Published On: May 10th, 2017·By ·

A Class Video Project Can Empower Your Students

by Nancy Barile

video project, empower students, class video project

A class video project can be an empowering experience for students. It can enhance learning in the classroom and provide an opportunity for students to collaborate and cooperate with each other. A class video project that requires the participation of all students, which can essentially last forever on YouTube, can be a great source of pride for your class. Inspired by a teacher I met in Germany, Mareike Hachermer, I decided to give my students the chance to express themselves through video, and the results were even better than I imagined.

Exploring a Community-Building Approach

I teach in a city that doesn't get the respect it deserves — there's a great deal of poverty, and the city is often wrongly judged. At the time, we were also recovering from a tornado that had recently ripped right through our main street, leaving overwhelming destruction in its path. When I broached the subject of a video project with my students, they wanted to create a video that showed the pride they have in their city and their school. They wanted to showcase the city's resilience, its tradition, and its strength. I remembered a car commercial about Detroit I had seen during the Super Bowl, which featured Eminem, one of the city's prominent rappers. That commercial focused on that beleaguered city's spirit, so we decided to remake it with our city as the subject.

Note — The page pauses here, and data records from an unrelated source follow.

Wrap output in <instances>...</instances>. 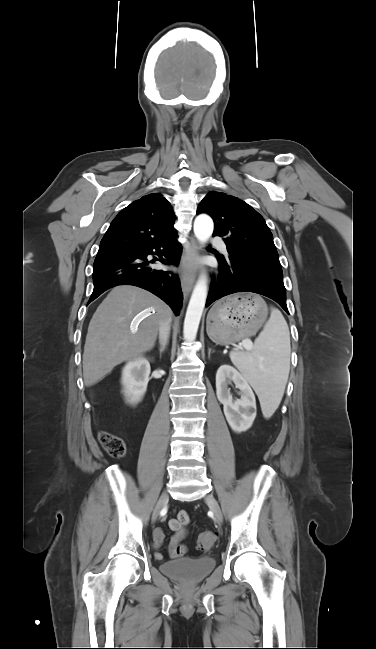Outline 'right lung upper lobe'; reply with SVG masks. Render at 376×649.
<instances>
[{
    "mask_svg": "<svg viewBox=\"0 0 376 649\" xmlns=\"http://www.w3.org/2000/svg\"><path fill=\"white\" fill-rule=\"evenodd\" d=\"M176 217L159 193L143 196L118 213L101 240L97 255L136 249L175 232Z\"/></svg>",
    "mask_w": 376,
    "mask_h": 649,
    "instance_id": "cb5924a9",
    "label": "right lung upper lobe"
}]
</instances>
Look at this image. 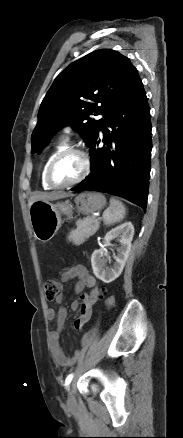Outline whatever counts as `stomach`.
Here are the masks:
<instances>
[{
  "mask_svg": "<svg viewBox=\"0 0 183 438\" xmlns=\"http://www.w3.org/2000/svg\"><path fill=\"white\" fill-rule=\"evenodd\" d=\"M79 212L89 214L102 209L106 199L102 194L85 192L75 198ZM72 215V208L68 201L51 203L38 200L29 206V218L34 237L42 243L50 241L62 225L61 216Z\"/></svg>",
  "mask_w": 183,
  "mask_h": 438,
  "instance_id": "1",
  "label": "stomach"
}]
</instances>
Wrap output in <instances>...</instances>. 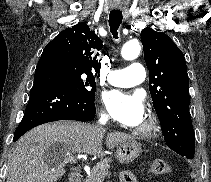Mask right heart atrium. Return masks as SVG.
Segmentation results:
<instances>
[{"label": "right heart atrium", "instance_id": "obj_1", "mask_svg": "<svg viewBox=\"0 0 211 182\" xmlns=\"http://www.w3.org/2000/svg\"><path fill=\"white\" fill-rule=\"evenodd\" d=\"M100 117H101L102 120H107L108 119V115L105 112H103V111L100 113Z\"/></svg>", "mask_w": 211, "mask_h": 182}]
</instances>
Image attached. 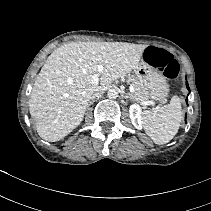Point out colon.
Here are the masks:
<instances>
[{
	"label": "colon",
	"instance_id": "colon-1",
	"mask_svg": "<svg viewBox=\"0 0 211 211\" xmlns=\"http://www.w3.org/2000/svg\"><path fill=\"white\" fill-rule=\"evenodd\" d=\"M144 56L145 60L153 67L160 69L166 78L173 80L179 75L180 66L178 62L165 49L149 47Z\"/></svg>",
	"mask_w": 211,
	"mask_h": 211
}]
</instances>
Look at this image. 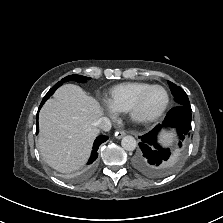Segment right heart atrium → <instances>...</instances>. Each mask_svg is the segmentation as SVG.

When it came to implementing the project, my goal was to ensure the students were at the helm. They storyboarded, filmed, and acted. The resulting video, which features beautiful and gritty footage of our city, as well as my students and their academic and athletic programs, received more than 1,000 hits on YouTube in its first week, and it brought enormous pride to our school and our city.

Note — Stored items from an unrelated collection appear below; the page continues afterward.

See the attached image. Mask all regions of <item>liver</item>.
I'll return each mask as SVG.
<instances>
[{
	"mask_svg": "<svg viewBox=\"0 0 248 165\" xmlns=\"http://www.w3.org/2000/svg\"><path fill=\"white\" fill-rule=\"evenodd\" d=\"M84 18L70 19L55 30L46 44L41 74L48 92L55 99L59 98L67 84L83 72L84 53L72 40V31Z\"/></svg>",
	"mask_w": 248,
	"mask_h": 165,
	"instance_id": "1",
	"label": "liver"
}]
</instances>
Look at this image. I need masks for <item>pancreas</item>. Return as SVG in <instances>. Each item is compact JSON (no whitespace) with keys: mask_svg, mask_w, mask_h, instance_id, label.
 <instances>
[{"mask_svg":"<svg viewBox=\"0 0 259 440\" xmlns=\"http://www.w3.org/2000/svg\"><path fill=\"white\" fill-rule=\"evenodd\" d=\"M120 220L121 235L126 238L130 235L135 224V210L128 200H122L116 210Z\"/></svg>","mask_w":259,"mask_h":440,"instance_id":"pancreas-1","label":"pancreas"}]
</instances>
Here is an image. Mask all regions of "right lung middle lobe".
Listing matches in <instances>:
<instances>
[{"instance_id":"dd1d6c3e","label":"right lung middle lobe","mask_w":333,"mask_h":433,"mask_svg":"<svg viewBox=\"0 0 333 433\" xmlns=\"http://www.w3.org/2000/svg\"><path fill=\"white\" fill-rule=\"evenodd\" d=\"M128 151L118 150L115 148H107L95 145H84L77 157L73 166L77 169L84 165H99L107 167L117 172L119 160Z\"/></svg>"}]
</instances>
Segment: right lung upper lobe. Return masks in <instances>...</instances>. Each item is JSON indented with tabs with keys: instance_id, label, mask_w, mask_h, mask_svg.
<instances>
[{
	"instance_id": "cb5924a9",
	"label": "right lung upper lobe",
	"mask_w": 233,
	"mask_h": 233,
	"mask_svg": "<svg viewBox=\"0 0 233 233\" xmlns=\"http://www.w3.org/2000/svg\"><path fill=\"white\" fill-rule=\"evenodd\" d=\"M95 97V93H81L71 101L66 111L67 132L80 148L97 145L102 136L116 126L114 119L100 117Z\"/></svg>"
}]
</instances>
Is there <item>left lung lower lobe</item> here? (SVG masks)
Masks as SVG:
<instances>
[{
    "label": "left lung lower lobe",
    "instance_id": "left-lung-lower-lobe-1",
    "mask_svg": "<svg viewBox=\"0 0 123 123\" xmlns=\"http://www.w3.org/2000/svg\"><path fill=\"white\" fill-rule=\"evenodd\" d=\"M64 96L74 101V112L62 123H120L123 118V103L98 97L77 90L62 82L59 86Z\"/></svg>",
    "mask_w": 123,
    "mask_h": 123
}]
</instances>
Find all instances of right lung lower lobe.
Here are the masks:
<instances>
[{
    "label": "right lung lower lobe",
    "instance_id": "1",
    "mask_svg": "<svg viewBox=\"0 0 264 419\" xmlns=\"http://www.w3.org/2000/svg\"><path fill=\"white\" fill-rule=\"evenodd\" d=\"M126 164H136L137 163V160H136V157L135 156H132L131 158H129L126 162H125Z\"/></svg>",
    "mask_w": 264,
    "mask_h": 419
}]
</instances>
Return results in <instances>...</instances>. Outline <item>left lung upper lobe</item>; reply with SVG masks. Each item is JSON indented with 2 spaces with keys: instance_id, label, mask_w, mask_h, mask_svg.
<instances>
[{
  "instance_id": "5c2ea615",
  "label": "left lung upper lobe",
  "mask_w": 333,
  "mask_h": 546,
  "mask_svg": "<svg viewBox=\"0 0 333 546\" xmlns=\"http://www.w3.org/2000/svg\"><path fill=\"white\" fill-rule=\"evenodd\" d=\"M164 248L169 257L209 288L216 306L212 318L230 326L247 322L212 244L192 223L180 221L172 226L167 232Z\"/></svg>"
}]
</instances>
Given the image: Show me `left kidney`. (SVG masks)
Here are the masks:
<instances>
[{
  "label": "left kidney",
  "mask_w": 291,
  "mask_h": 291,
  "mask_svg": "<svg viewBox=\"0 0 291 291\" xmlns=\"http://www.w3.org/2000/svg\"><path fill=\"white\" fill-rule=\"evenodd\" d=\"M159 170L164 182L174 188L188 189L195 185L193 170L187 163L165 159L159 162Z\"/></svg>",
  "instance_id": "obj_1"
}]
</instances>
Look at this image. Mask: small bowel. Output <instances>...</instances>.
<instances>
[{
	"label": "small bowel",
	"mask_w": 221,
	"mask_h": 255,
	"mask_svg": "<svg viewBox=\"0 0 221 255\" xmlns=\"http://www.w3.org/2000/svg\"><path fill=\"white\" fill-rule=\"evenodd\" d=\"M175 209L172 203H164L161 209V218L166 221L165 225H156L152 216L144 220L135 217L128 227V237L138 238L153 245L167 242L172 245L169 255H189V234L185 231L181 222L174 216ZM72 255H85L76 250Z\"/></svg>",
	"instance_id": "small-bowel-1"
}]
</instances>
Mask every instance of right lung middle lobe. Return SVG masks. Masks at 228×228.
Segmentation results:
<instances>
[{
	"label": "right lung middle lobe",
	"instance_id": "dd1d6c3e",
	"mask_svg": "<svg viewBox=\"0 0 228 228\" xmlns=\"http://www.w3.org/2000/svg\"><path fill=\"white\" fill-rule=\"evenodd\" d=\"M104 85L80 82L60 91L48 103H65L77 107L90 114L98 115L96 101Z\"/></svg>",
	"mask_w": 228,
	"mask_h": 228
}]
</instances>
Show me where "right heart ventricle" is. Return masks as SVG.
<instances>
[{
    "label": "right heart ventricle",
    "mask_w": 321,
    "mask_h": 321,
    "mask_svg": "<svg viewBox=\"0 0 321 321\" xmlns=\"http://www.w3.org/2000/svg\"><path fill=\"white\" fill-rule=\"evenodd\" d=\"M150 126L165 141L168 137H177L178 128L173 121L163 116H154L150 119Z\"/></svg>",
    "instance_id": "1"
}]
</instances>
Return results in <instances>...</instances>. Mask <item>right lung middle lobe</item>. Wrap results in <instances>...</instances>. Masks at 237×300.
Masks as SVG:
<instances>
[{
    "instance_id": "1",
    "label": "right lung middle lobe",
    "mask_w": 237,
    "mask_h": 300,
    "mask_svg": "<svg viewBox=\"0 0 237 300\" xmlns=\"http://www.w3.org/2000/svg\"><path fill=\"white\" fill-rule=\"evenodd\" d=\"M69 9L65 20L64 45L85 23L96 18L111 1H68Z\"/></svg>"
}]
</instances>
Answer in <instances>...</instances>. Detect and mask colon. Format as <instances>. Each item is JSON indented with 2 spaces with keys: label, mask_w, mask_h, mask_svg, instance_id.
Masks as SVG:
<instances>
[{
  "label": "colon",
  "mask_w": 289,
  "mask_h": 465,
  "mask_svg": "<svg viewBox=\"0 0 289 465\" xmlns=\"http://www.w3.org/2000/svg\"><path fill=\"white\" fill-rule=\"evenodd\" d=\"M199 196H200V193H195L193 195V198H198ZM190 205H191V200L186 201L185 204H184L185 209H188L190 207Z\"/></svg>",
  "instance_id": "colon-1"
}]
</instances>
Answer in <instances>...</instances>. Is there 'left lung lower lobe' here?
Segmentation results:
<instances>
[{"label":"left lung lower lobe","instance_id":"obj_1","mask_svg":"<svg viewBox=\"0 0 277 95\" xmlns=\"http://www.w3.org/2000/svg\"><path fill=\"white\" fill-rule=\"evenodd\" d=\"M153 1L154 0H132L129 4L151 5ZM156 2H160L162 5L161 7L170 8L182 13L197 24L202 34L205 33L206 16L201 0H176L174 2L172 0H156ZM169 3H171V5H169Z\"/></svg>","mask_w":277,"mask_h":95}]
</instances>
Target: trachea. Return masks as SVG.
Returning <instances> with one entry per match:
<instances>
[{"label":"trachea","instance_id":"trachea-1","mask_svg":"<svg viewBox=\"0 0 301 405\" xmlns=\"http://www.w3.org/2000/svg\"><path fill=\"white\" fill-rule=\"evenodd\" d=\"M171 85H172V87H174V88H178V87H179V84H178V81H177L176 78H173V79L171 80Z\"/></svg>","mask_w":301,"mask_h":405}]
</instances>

Finding an Outlet for Self-Expression

My current students begged to complete a classroom video project of their own. After a number of upsetting events in 2016, many of them were left feeling scared and upset. They wanted to do something to show that they opposed violence and hate, and that they still had hope for this world. One of my students, Graciela, frequently brought her ukulele to school, so we thought performing a song could lift our spirits. But what song could encompass how we were feeling? After thinking long and hard, I suggested rapper Matisyahu's song “One Day.” The lyrics perfectly echoed my students' feelings: “One day, this all will change, treat people the same, stop with the violence.”

I told my students that singing was voluntary, but I was pleasantly surprised to find out that every single one of them wanted to sing. Graciela learned the song quickly, and we practiced a few times before making a video on our first take. I can't watch it without crying. I look at the faces of my students, representing so many cultures — American, Algerian, Egyptian, Greek, Mexican, Salvadorian, Moroccan, Cape Verdean, Haitian, Trinidadian, Brazilian, Bosnian — and my heart just swells. That video gives me hope for the future.

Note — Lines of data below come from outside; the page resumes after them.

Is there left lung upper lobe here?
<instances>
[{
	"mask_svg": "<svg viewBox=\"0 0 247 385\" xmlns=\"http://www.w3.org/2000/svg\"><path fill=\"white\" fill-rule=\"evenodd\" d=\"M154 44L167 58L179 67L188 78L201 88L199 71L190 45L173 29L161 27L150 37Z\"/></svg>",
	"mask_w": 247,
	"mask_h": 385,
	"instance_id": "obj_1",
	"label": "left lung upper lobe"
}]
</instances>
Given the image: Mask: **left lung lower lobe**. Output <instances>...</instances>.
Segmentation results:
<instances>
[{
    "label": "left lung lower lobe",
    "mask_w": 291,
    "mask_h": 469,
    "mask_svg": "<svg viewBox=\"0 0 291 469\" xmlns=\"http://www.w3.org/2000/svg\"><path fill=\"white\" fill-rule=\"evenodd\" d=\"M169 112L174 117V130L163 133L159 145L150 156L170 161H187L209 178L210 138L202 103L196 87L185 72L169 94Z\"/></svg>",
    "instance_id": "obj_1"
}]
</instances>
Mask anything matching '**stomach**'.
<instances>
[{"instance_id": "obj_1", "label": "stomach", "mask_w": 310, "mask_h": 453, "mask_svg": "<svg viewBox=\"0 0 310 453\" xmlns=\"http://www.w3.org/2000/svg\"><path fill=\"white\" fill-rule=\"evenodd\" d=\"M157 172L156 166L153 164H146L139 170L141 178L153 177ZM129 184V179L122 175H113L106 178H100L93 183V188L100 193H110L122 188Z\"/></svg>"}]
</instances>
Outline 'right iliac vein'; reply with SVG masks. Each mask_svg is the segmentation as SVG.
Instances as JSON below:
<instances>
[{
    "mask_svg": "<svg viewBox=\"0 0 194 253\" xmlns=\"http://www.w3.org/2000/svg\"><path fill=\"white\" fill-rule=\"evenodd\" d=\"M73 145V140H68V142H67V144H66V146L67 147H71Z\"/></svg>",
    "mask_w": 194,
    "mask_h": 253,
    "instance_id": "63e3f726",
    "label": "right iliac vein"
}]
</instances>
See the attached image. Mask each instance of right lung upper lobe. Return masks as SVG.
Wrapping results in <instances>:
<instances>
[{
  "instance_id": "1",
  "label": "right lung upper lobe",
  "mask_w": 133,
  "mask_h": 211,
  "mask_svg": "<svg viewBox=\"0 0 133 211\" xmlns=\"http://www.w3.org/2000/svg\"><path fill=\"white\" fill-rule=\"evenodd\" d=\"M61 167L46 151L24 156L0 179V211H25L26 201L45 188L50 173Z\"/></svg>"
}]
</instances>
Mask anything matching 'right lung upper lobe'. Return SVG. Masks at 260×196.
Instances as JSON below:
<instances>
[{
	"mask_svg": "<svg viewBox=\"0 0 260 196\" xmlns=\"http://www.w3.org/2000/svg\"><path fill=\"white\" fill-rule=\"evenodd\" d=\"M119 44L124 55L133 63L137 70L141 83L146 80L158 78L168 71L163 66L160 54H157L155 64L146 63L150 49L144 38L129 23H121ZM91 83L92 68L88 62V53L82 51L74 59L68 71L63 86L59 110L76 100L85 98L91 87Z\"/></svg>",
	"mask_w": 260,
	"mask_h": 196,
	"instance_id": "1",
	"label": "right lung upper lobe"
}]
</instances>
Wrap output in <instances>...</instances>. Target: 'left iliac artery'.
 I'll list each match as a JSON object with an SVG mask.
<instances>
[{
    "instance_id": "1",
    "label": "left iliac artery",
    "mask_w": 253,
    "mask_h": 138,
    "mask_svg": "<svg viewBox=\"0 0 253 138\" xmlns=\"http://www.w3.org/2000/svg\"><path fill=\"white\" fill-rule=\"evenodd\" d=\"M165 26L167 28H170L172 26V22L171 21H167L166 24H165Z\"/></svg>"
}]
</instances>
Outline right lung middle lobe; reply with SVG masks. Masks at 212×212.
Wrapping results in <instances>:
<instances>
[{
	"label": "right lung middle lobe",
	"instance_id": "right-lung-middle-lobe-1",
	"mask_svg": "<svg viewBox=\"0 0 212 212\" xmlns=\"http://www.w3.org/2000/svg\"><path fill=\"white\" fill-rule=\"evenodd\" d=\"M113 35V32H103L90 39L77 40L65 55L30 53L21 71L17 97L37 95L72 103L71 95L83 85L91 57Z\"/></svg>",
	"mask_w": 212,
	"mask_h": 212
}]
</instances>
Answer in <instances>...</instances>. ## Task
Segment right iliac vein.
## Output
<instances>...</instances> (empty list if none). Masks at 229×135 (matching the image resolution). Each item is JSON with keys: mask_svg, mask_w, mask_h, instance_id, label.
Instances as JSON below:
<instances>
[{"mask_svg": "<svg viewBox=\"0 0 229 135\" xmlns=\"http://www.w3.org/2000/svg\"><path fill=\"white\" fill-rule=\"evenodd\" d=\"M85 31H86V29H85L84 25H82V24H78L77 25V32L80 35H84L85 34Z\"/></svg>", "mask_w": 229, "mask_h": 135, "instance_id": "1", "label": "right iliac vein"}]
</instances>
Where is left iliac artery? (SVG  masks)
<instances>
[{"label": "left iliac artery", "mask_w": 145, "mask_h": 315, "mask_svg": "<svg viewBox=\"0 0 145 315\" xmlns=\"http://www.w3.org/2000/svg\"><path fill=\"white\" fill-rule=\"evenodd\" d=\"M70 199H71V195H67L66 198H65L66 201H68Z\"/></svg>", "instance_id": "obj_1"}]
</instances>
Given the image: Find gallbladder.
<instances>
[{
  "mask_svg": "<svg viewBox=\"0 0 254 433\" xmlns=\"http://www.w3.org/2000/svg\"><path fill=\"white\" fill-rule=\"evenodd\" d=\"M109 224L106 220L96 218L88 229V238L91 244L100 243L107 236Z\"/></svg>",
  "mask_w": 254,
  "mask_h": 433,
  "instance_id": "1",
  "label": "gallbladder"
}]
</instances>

Taking Part in a Global Project

When Mareike saw the “One Day” video, she incorporated it into a larger, global project that she was working on. We are proud to be featured in her “Youth of the World — For a Better World” video, along with 160 other students from all over the world. And we recently found out that the video was chosen to be screened at a prestigious film festival in Guadeloupe and in local theaters in the French West Indies!

One important caveat: videos don't have to be perfect. Students should strive to create a masterful project but, without fancy equipment and trained professionals, it's sometimes difficult to produce an Oscar-worthy product. I remind my students that it's the heart and soul of a video that makes it powerful.

A class video project requires students to utilize many important college and career skills, including planning, storyboarding, acting, performing, videotaping, editing, revising, and producing. Students must listen and work cooperatively with their peers. A classroom video project is, without a doubt, true student-centered learning. And when projects are completed, students will have amazing artifacts that will last forever.